▶ [Task] From the line containing "fraai.utrecht" through the last line of the entries, set down every line exactly and add nothing.

▶ [Records for this exercise]
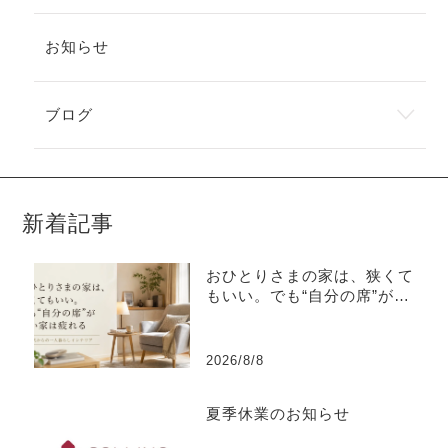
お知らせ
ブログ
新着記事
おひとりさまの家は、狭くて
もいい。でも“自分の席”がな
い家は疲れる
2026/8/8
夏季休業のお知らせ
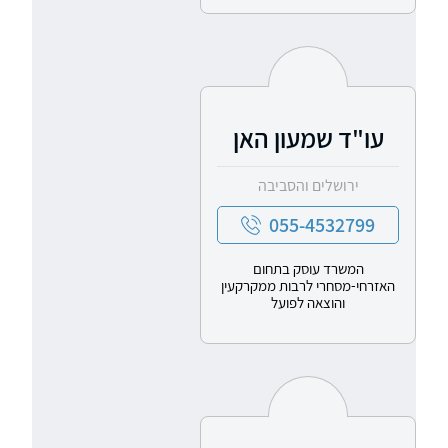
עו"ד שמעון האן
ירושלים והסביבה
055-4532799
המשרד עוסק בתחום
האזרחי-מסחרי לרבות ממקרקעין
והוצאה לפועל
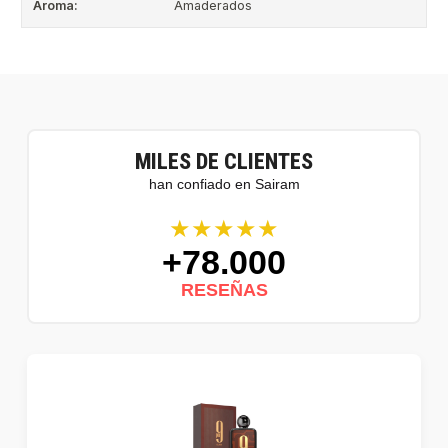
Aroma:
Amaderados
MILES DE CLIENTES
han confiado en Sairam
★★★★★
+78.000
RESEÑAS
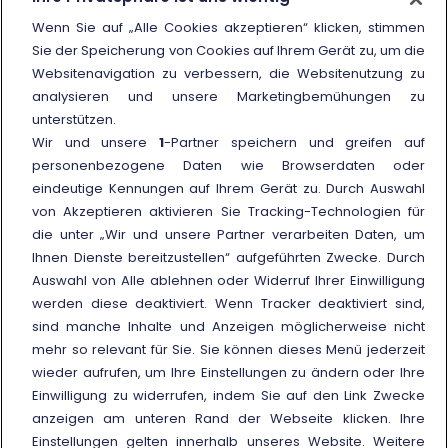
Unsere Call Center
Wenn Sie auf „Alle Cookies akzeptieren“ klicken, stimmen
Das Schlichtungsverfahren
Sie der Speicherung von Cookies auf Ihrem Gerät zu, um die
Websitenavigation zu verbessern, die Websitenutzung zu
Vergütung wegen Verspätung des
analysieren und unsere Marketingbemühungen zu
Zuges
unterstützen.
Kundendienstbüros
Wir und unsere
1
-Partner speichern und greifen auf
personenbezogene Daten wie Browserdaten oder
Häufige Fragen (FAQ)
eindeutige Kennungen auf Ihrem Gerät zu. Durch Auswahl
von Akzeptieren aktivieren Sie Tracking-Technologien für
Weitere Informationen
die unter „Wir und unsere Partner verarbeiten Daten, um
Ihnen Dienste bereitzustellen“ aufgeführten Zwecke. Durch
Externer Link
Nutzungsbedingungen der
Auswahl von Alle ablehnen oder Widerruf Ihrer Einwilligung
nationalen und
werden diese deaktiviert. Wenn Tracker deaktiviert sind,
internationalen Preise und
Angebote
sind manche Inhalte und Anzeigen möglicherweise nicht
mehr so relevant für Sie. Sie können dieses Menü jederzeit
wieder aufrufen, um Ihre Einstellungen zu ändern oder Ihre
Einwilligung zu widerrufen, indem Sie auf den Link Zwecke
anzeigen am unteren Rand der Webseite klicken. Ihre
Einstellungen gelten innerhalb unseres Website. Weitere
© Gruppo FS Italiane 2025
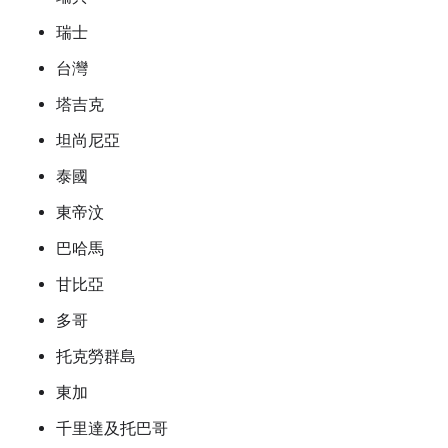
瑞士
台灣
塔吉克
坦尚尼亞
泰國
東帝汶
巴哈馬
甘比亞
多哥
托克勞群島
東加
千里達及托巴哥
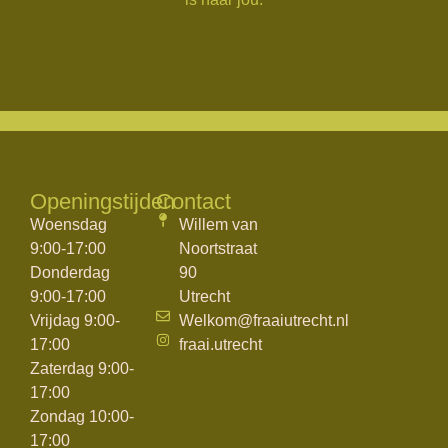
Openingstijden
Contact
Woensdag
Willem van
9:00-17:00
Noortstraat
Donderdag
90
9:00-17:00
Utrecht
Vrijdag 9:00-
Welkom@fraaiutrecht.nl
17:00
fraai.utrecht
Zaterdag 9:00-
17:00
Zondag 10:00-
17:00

▶ [Task response]
fraai.utrecht
Zaterdag 9:00-
17:00
Zondag 10:00-
17:00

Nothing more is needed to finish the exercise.